Starr sees this Enlightenment as stemming from the interactions which followed the overthrow in 750 of the Damascus-based Ummayad caliphate by the Abbasids, who came to power through the help of Khorasan, the state encompassing northeast Iran and northern Afghanistan. The Abbasids established their capital at Baghdad but much of the flowering of civilization under them came from a central Asia which retained much of earlier Persian culture and of Greek influence dating back to Alexander the Great’s establishment of a Greek kingdom based on Balkh in northern Afghanistan.
Buddhist, Manichean and Zoroastrian ideas were both part of older traditions, as was the Nestorian Christianity which flourished in Persia before Islam, and in Sogdiana, whose territory stretched well into what is now China, whose merchants dominated the silk route from China and whose Persian-related language was long the trade language of the region.
The writings of Aristotle were a starting point for the debates between intellectuals of who al-Biruni and ibn Sina were just two of many, most of whose writings have been lost or not been translated from old Arabic and Persian into other languages. But among those that survived was the work of mathematicians and astronomer al-Khwarazmi who gave his name to the algorithm and his method to algebra, and Farghani from the now much troubled Ferghana valley in Uzbekistan.
Farghani wrote the definitive work on the astrolabe – precursor of the sextant –and source for Geoffrey Chaucer’s English work Treatise on an Astrolabe written almost 500 years later. Farghani quite accurately calculated the circumference of the earth. This was used by Christopher Columbus when he set sail from Europe to reach China but ended up in the Americas – he used Roman miles not Arab miles in his calculations based on Farghani.

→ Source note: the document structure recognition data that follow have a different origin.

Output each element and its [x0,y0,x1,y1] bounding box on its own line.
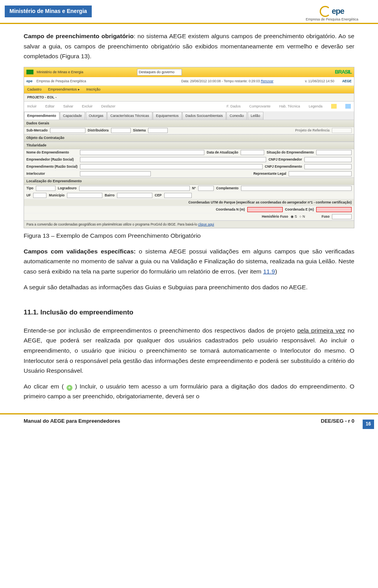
coordenada-e-input[interactable] [316,207,352,212]
cnpj-empreendedor-input[interactable] [304,157,352,162]
tab-outorgas[interactable]: Outorgas [86,112,107,120]
tipo-select[interactable] [36,186,56,191]
session-info: Data: 29/06/2012 10:00:08 - Tempo restan… [181,79,273,83]
legend-swatch-blue [345,104,351,109]
version-date: v. 11/06/2012 14:50 [305,79,334,83]
complemento-input[interactable] [241,186,352,191]
paragraph-5: Ao clicar em ( + ) Incluir, o usuário te… [24,381,354,401]
tool-desfazer[interactable]: Desfazer [101,104,115,109]
paragraph-3: A seguir são detalhadas as informações d… [24,282,354,292]
coord-header: Coordenadas UTM do Parque (especificar a… [188,200,352,205]
footer-right: DEE/SEG - r 0 [321,418,354,425]
destaques-select[interactable]: Destaques do governo [137,69,182,76]
section-localizacao: Localização do Empreendimento [24,178,354,185]
figure-13-screenshot: Ministério de Minas e Energia Destaques … [24,67,354,229]
data-atualizacao-input[interactable] [241,150,264,155]
brasil-flag-icon [26,70,33,74]
section-objeto: Objeto da Contratação [24,134,354,142]
logradouro-input[interactable] [79,186,190,191]
menu-empreendimentos[interactable]: Empreendimentos ▸ [48,87,80,91]
fuso-select[interactable] [332,214,352,219]
section-titularidade: Titularidade [24,142,354,149]
paragraph-1: Campo de preenchimento obrigatório: no s… [24,31,354,61]
renovar-link[interactable]: Renovar [261,79,273,83]
tab-caracteristicas[interactable]: Características Técnicas [107,112,152,120]
cnpj-empreendimento-input[interactable] [304,164,352,169]
footer-left: Manual do AEGE para Empreendedores [24,418,120,425]
hemisferio-n-radio[interactable]: ○ N [299,214,305,219]
page-number: 16 [363,420,374,429]
paragraph-2: Campos com validações específicas: o sis… [24,246,354,277]
tool-salvar[interactable]: Salvar [63,104,74,109]
tab-strip: Empreendimento Capacidade Outorgas Carac… [24,112,354,120]
cep-input[interactable] [164,193,192,198]
empreendimento-razao-input[interactable] [80,164,263,169]
tab-socioambientais[interactable]: Dados Socioambientais [182,112,226,120]
add-icon: + [67,385,72,391]
progrid-note: Para a conversão de coordenadas geográfi… [24,220,354,228]
hemisferio-s-radio[interactable]: ◉ S [291,214,297,219]
tool-comprovante[interactable]: Comprovante [249,104,271,109]
ministry-tab: Ministério de Minas e Energia [5,6,92,17]
municipio-select[interactable] [67,193,102,198]
numero-input[interactable] [198,186,214,191]
tool-excluir[interactable]: Excluir [82,104,93,109]
situacao-select[interactable] [316,150,352,155]
gov-label: Ministério de Minas e Energia [37,70,83,75]
tab-conexao[interactable]: Conexão [226,112,247,120]
legend-swatch-yellow [331,104,337,109]
distribuidora-select[interactable] [111,128,131,133]
section-dados-gerais: Dados Gerais [24,120,354,127]
paragraph-4: Entende-se por inclusão de empreendiment… [24,325,354,376]
projeto-ref-select [332,128,352,133]
tab-leilao[interactable]: Leilão [248,112,263,120]
uf-select[interactable] [33,193,46,198]
sistema-select[interactable] [148,128,168,133]
interlocutor-select[interactable] [80,171,151,176]
empreendedor-input[interactable] [80,157,266,162]
epe-logo: epe Empresa de Pesquisa Energética [306,6,358,22]
menu-inscricao[interactable]: Inscrição [86,87,100,91]
tab-empreendimento[interactable]: Empreendimento [24,112,59,120]
tool-fdados[interactable]: F. Dados [227,104,241,109]
tool-hab-tecnica[interactable]: Hab. Técnica [279,104,300,109]
epe-mini-logo: epe [26,79,33,84]
coordenada-n-input[interactable] [247,207,283,212]
figure-caption: Figura 13 – Exemplo de Campos com Preenc… [24,231,354,241]
tool-editar[interactable]: Editar [45,104,55,109]
section-heading-11-1: 11.1. Inclusão do empreendimento [24,308,354,318]
submercado-select[interactable] [50,128,85,133]
project-bar: PROJETO - EOL - [24,93,354,102]
clique-aqui-link[interactable]: clique aqui [198,222,214,226]
link-11-9[interactable]: 11.9 [263,268,275,275]
main-menu[interactable]: Cadastro Empreendimentos ▸ Inscrição [24,86,354,93]
brasil-logo: BRASIL [335,68,352,76]
aege-logo: AEGE [342,79,352,83]
legend-label: Legenda [309,104,322,109]
representante-select[interactable] [289,171,352,176]
menu-cadastro[interactable]: Cadastro [27,87,42,91]
nome-input[interactable] [80,150,204,155]
tab-equipamentos[interactable]: Equipamentos [153,112,182,120]
bairro-input[interactable] [117,193,152,198]
tab-capacidade[interactable]: Capacidade [60,112,85,120]
tool-incluir[interactable]: Incluir [27,104,37,109]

These intellectuals travelled widely as well as corresponding. But now they tend to be seen as representing Muslim Arab civilization at its peak of progress and are often assumed to have been Arabs from the Middle East or North Africa. But in reality most during the flowering f ideas under the Ummayads were originally from central Asia and wrote as much in Persian as Arabic.
Their heartland was the cities of Bukhara, Samarkand and Merv, with economies built both on trade and irrigated agriculture using the Amu Darya River, which rises in the Pamirs, and Syr Darya which flows from the Tien Shan Mountains on the border of China and Kyrgyzstan. Their world extended not just westwards to Baghdad, Cairo and Cordoba but eastward across the mountains to Kashgar and to the Turkic lands now mostly part of China’s troubled Xinjiang region.
Starr recounts both the stupendous intellectual and artistic achievements of the peoples of the region, the sometimes turbulent political history of wise men and cultured marauders and the varying roles of Arabs, Persians, Turks, Turkic groups and Mongols. In short it is a fine book on a subject which deserves to be far better known and the peoples of Central Asia acknowledged for their contribution to human development.